**Exercise brief**
Your job is to set down the stretch of entries that opens with the line containing "7 Signs Your Yorkshire Business Has Outgrown" and closes with the line containing "temperatures at night". Keep both end lines, copy each exactly, and add nothing.

##############################

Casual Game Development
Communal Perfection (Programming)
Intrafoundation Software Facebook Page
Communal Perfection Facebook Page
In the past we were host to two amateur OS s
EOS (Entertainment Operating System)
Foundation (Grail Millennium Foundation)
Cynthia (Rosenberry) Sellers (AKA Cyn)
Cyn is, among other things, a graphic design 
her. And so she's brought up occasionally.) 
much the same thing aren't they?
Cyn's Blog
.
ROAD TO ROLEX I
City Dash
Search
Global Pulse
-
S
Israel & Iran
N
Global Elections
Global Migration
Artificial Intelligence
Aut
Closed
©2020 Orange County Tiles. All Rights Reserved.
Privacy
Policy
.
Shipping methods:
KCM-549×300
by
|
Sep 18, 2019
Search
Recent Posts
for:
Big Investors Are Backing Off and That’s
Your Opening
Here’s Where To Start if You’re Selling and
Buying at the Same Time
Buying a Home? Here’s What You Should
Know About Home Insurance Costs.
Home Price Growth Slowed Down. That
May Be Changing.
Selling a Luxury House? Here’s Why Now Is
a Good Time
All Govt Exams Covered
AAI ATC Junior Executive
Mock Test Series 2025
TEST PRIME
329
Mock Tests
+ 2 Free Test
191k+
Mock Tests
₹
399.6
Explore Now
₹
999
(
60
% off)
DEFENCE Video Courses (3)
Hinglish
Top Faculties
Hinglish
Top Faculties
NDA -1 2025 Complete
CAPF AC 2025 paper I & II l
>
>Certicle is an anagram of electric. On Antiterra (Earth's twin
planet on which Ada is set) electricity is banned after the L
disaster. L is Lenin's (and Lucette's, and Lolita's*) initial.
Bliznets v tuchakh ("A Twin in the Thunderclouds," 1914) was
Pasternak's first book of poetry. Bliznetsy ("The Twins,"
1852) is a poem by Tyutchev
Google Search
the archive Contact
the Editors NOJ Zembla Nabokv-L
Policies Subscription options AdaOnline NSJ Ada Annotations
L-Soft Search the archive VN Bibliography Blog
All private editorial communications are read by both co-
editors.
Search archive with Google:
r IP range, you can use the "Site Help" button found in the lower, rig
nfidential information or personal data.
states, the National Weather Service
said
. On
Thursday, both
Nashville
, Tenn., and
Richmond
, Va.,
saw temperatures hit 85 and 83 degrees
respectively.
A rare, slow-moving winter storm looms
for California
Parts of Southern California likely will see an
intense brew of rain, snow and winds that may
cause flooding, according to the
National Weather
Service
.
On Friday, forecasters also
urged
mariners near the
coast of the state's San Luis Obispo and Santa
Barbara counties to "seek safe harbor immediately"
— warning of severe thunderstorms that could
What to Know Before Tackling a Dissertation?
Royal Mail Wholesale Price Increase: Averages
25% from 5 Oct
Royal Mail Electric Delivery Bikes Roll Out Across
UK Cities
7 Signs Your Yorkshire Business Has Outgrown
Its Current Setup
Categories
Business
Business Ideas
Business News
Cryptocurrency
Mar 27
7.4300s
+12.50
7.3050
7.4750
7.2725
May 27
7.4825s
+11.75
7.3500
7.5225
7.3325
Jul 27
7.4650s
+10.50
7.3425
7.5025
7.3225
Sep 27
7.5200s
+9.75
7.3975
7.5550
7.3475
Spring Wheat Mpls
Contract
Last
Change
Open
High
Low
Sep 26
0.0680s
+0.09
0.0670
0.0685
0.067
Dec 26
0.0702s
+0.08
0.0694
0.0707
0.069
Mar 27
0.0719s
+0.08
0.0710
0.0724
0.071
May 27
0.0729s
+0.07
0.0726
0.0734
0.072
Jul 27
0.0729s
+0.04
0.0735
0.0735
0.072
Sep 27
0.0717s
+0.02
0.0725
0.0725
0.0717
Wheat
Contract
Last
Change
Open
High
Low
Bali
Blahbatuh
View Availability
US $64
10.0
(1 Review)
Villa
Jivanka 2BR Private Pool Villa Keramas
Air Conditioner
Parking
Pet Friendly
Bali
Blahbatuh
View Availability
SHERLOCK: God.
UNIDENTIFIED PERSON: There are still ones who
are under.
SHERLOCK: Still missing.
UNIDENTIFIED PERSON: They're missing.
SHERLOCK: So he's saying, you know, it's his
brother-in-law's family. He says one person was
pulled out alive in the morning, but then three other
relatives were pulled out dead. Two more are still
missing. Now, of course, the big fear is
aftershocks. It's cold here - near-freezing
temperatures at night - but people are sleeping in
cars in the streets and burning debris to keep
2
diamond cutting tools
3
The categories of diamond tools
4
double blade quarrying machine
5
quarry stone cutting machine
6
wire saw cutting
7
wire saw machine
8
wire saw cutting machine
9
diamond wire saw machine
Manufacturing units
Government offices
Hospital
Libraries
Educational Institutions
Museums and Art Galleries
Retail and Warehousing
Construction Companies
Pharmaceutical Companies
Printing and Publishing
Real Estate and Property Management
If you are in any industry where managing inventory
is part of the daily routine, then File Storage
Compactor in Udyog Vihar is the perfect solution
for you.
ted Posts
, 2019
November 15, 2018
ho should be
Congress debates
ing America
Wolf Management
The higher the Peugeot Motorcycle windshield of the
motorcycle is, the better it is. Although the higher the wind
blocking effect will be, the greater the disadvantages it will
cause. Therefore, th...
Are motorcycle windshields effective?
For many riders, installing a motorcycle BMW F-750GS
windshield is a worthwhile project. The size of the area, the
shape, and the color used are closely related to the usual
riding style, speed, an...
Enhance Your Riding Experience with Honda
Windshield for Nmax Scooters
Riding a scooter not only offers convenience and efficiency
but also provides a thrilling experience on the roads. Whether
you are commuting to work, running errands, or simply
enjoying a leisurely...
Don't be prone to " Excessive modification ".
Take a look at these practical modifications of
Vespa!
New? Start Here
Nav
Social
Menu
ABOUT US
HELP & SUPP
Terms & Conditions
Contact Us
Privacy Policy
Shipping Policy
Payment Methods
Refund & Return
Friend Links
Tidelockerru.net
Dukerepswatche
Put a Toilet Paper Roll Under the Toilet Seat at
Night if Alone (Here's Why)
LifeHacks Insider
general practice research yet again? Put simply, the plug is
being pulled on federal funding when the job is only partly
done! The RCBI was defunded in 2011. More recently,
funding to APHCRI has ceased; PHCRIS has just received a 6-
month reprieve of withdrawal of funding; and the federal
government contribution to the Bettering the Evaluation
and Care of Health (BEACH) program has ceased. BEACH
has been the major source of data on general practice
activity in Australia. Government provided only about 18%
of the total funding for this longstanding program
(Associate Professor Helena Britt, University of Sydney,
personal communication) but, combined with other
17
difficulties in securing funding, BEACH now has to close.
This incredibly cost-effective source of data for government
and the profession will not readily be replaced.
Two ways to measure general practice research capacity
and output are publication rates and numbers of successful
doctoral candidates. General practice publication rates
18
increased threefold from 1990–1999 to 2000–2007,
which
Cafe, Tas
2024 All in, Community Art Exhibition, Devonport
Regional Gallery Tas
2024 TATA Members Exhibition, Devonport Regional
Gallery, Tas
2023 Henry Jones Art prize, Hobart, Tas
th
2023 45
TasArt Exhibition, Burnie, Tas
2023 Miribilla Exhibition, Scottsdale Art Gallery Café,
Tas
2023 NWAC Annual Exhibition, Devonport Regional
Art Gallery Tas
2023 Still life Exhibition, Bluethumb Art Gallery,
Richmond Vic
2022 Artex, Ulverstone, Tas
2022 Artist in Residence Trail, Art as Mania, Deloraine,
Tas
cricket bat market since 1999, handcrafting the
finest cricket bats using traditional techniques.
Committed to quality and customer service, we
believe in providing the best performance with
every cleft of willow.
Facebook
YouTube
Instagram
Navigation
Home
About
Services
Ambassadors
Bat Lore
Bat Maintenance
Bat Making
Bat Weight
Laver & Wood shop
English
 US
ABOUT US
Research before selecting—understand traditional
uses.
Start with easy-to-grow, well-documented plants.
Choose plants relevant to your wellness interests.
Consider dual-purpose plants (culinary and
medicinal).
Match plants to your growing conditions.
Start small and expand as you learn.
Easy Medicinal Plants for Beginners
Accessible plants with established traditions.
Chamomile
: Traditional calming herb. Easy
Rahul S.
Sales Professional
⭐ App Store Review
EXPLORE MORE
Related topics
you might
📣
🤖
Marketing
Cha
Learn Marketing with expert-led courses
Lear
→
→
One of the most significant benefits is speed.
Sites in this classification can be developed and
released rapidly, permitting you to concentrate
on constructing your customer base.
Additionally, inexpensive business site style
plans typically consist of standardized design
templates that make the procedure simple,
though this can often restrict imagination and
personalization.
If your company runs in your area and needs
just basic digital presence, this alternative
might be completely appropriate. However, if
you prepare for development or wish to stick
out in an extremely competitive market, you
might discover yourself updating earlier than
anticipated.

##############################

**Response area**
7 Signs Your Yorkshire Business Has Outgrown
Its Current Setup
Categories
Business
Business Ideas
Business News
Cryptocurrency
Mar 27
7.4300s
+12.50
7.3050
7.4750
7.2725
May 27
7.4825s
+11.75
7.3500
7.5225
7.3325
Jul 27
7.4650s
+10.50
7.3425
7.5025
7.3225
Sep 27
7.5200s
+9.75
7.3975
7.5550
7.3475
Spring Wheat Mpls
Contract
Last
Change
Open
High
Low
Sep 26
0.0680s
+0.09
0.0670
0.0685
0.067
Dec 26
0.0702s
+0.08
0.0694
0.0707
0.069
Mar 27
0.0719s
+0.08
0.0710
0.0724
0.071
May 27
0.0729s
+0.07
0.0726
0.0734
0.072
Jul 27
0.0729s
+0.04
0.0735
0.0735
0.072
Sep 27
0.0717s
+0.02
0.0725
0.0725
0.0717
Wheat
Contract
Last
Change
Open
High
Low
Bali
Blahbatuh
View Availability
US $64
10.0
(1 Review)
Villa
Jivanka 2BR Private Pool Villa Keramas
Air Conditioner
Parking
Pet Friendly
Bali
Blahbatuh
View Availability
SHERLOCK: God.
UNIDENTIFIED PERSON: There are still ones who
are under.
SHERLOCK: Still missing.
UNIDENTIFIED PERSON: They're missing.
SHERLOCK: So he's saying, you know, it's his
brother-in-law's family. He says one person was
pulled out alive in the morning, but then three other
relatives were pulled out dead. Two more are still
missing. Now, of course, the big fear is
aftershocks. It's cold here - near-freezing
temperatures at night - but people are sleeping in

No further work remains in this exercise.